WANs are commonly interconnected using the following physical topologies:

  • Point-to-Point: This is the simplest topology which consists of a permanent link between two endpoints. For this reason, this is a very popular WAN topology.
    • Physical point-to-point topologies directly connect two nodes, In this arrangement, two nodes do not have to share the media with other hosts.
    • A virtual circuit is a logical connection created within a network between two network devices. The two nodes on either end of the virtual circuit exchange the frames with each other. Media access method used by the data link protocol is determined by the logical point-to-point topology, not the physical topology.
  • Hub and Spoke: A WAN version of the star topology in which a central site interconnects branch sites using point-to-point links.
  • Mesh: This topology provides high availability, but requires that every end system be interconnected to every other system. Therefore the administrative and physical costs can be significant.

LAN topologies:LAN_topology

  • Star: End devices are connected to a central intermediate device. Early star topologies interconnected end devices using hubs. However, star topologies now use switches. The star topology is the most common physical LAN topology primarily because it is easy to install, very scalable (easy to add and remove end devices), and easy to troubleshoot.
  • Extended star or hybrid: In an extended star topology, central intermediate devices interconnect other star topologies. In a hybrid topology, the star networks may interconnect using a bus topology.
  • Bus: All end systems are chained to each other and terminated in some form on each end. Infrastructure devices such as switches are not required to interconnect the end devices. Bus topologies were used in legacy Ethernet networks because it was inexpensive to use and easy to set up.
  • Ring: End systems are connected to their respective neighbor forming a ring.
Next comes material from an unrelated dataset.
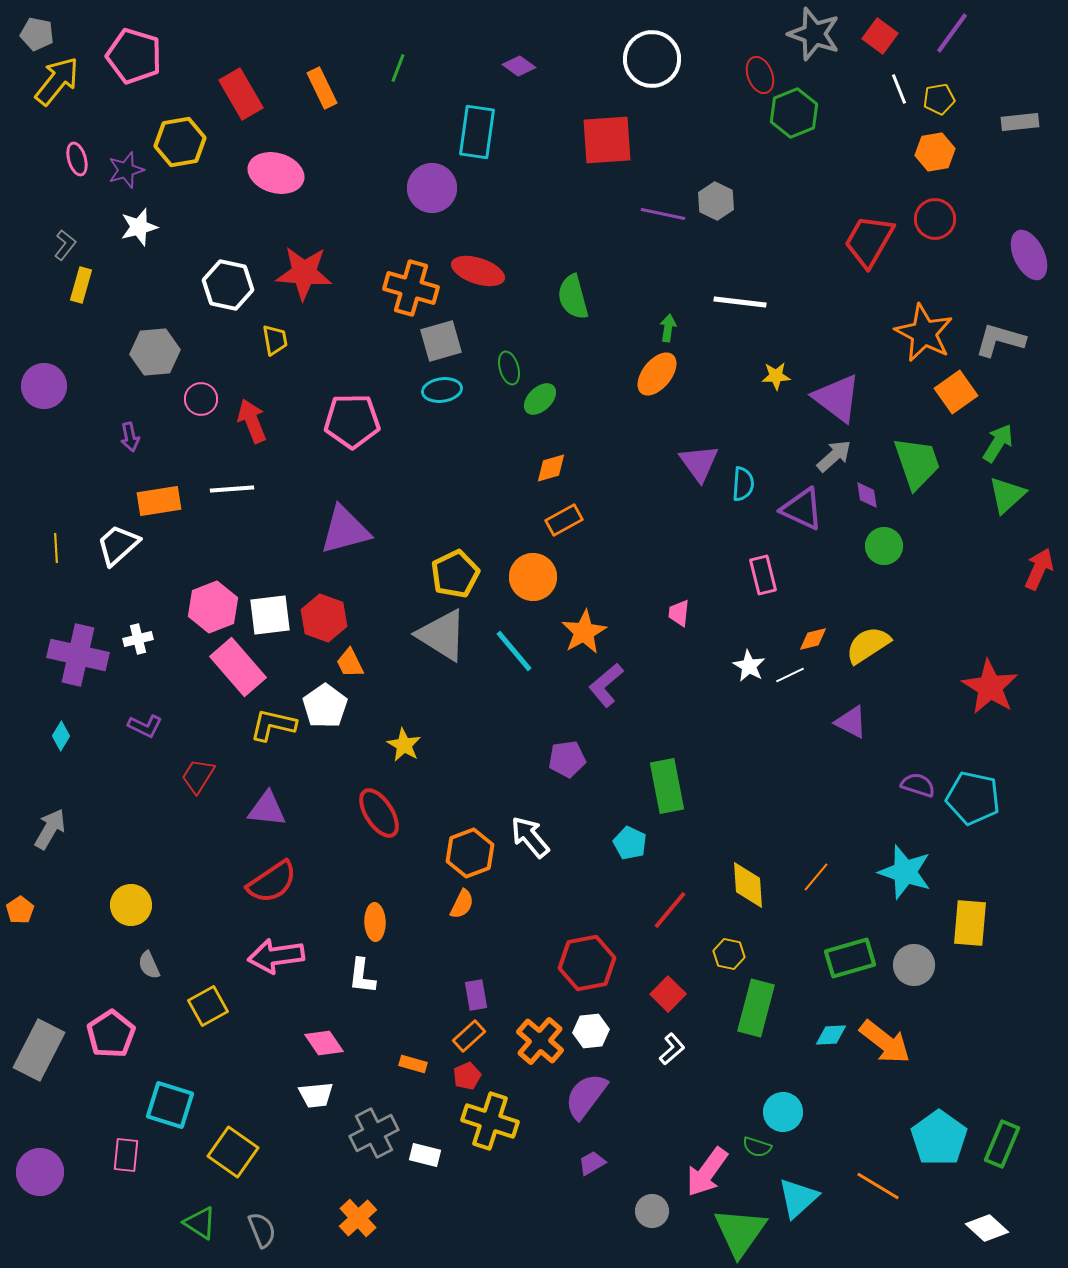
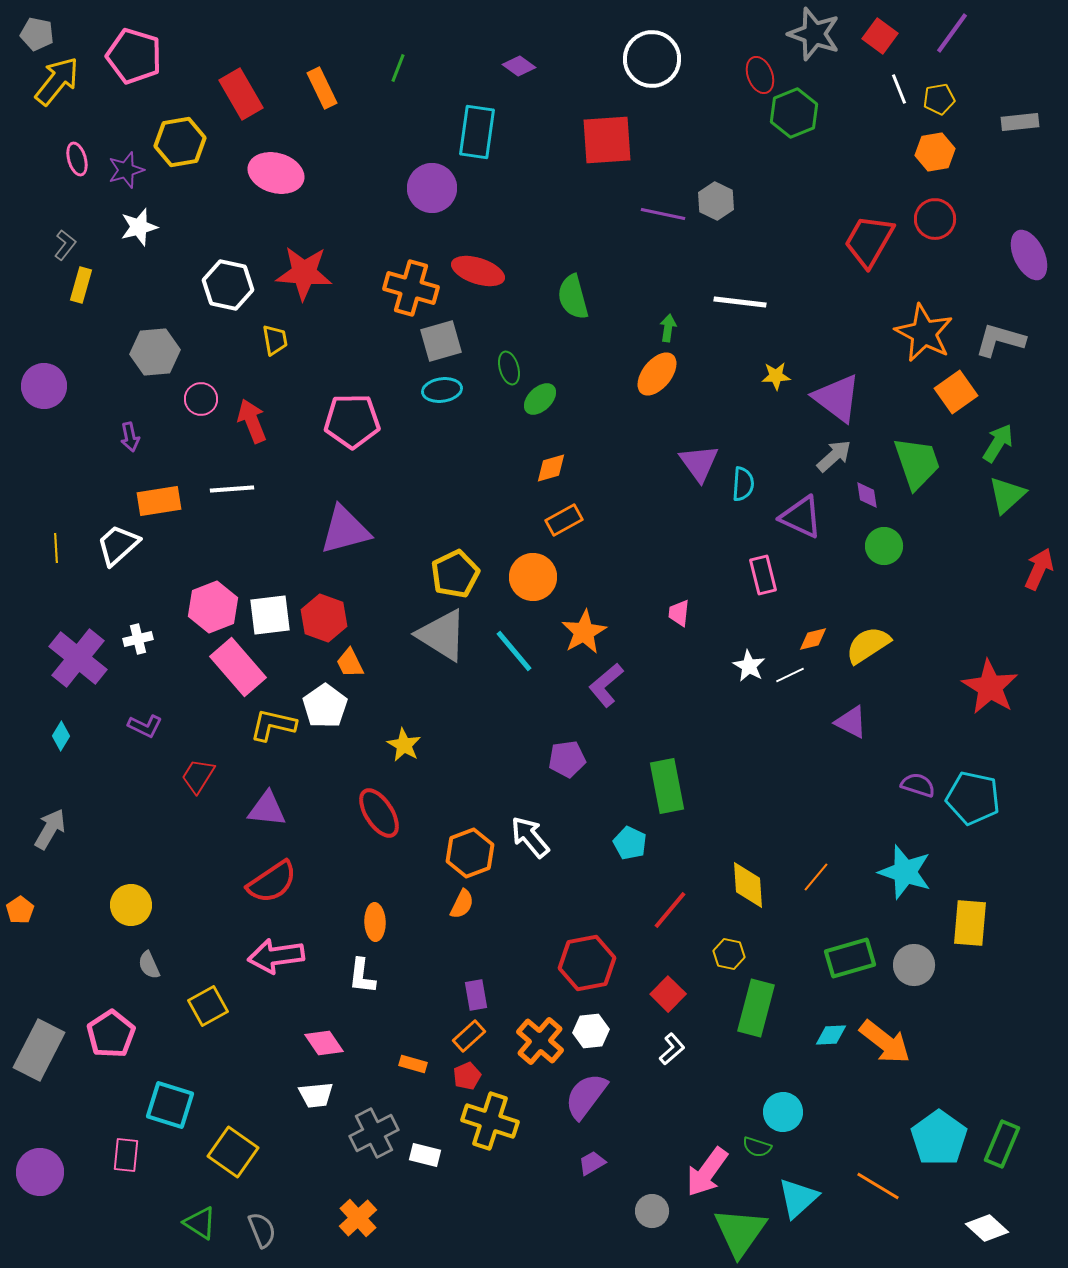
purple triangle at (802, 509): moved 1 px left, 8 px down
purple cross at (78, 655): moved 3 px down; rotated 26 degrees clockwise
Unlike the bus topology, the ring does not need to be terminated. Ring topologies were used in legacy Fiber Distributed Data Interface (FDDI) networks.
    Fiber Distributed Data Interface (FDDI) is a standard for data transmission in a local area network. It uses optical fiber as its standard underlying physical medium, although it was also later specified to use copper cable, in which case it may be called CDDI (Copper Distributed Data Interface), standardized as TP-PMD (Twisted-Pair Physical Medium-Dependent), also referred to as TP-DDI (Twisted-Pair Distributed Data Interface).